No dia 18 de julho, a Comissão de Valores Mobiliários (CVM) suspendeu as negociações com as cotas do fundo Mérito Desenvolvimento Imobiliário, listadas na B3. O fundo é gerido pela Mérito, uma gestora de pequeno porte e administrado pela Planner, uma das corretoras independentes mais tradicionais em atividade no mercado. A CVM informou que suspeitava de “irregularidades” na distribuição de dividendos. Em bom português: em vez de recolher os rendimentos dos aluguéis e distribuí-los, os gestores e administradores poderiam estar captando dinheiro novo para remunerar os investidores existentes, clássico esquema de pirâmide. Em um comunicado, a Planner e a Mérito informaram ter tomado “as medidas necessárias junto à CVM para explicar a inexistência de qualquer semelhança da estrutura do Fundo com uma pirâmide financeira”. Até o fim da manhã da quinta-feira 26, a suspensão continuava valendo.

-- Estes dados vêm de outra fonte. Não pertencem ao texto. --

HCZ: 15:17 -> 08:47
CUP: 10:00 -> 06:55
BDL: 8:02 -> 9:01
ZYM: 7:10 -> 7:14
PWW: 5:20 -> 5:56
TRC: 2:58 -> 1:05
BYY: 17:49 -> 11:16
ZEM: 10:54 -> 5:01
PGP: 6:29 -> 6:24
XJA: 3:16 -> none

Em 20 de julho, a autarquia aplicou outra punição. Dessa vez, ela suspendeu a empresa Venture Capital Participações e Empreendimentos. Em setembro passado, a companhia realizou uma emissão privada de debêntures de R$ 100 milhões em duas séries, cujos recursos seriam usados na expansão da rede de restaurantes Hard Rock Cafe. Na primeira série a companhia captou R$ 34 milhões. A emissão da segunda série foi suspensa. Além disso, a Venture e os demais participantes da oferta – empresas de pequeno porte, como as distribuidoras de valores mobiliários Vórtx e Orla, e a agência de classificação de risco Argus – foram impedidos de participar de novas colocações privadas por um ano. No comunicado em que tornou pública a decisão, a CVM cita “indícios” de que as empresas não “agiram com elevados padrões de diligência para assegurar que as informações prestadas pelo ofertante fossem verdadeiras, consistentes, corretas e suficientes”. As empresas punidas divulgaram notas afirmando não ter elementos suficientes para entender os motivos da punição e queixam-se da “desproporcionalidade” da atuação da CVM.

Desproporcional ou não, a decisão mostra que a autarquia está endurecendo o jogo em uma área do mercado de capitais que vinha rendendo muitas notícias, as colocações privadas de títulos de renda fixa e a venda de investimentos para fundos de pensão. Os compradores preferenciais desse papelório, em geral emitido por empresas menores e mais arriscadas, têm sido os fundos patrocinados por governos estaduais e municipais, conhecidos como Regime Próprio de Previdência Social (RPPS). Com um patrimônio total superior a R$ 100 bilhões e regras de governança e políticas de investimento bem mais frouxas que a dos fundos maiores, essas entidades são assediadas por profissionais em busca de capital.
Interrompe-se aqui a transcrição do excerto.